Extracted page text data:

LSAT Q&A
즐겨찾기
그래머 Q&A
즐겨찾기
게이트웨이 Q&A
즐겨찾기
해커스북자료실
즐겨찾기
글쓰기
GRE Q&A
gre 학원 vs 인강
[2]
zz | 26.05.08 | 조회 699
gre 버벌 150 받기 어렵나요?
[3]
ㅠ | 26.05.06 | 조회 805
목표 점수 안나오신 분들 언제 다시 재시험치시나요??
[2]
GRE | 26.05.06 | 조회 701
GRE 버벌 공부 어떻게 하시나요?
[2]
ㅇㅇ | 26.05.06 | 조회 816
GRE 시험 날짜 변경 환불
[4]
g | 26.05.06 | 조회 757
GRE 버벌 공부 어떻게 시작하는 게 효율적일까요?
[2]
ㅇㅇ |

Problem to work on.
Each entry above should be retyped exactly, with nothing missed.

Solution to this problem.
LSAT Q&A
즐겨찾기
그래머 Q&A
즐겨찾기
게이트웨이 Q&A
즐겨찾기
해커스북자료실
즐겨찾기
글쓰기
GRE Q&A
gre 학원 vs 인강
[2]
zz | 26.05.08 | 조회 699
gre 버벌 150 받기 어렵나요?
[3]
ㅠ | 26.05.06 | 조회 805
목표 점수 안나오신 분들 언제 다시 재시험치시나요??
[2]
GRE | 26.05.06 | 조회 701
GRE 버벌 공부 어떻게 하시나요?
[2]
ㅇㅇ | 26.05.06 | 조회 816
GRE 시험 날짜 변경 환불
[4]
g | 26.05.06 | 조회 757
GRE 버벌 공부 어떻게 시작하는 게 효율적일까요?
[2]
ㅇㅇ |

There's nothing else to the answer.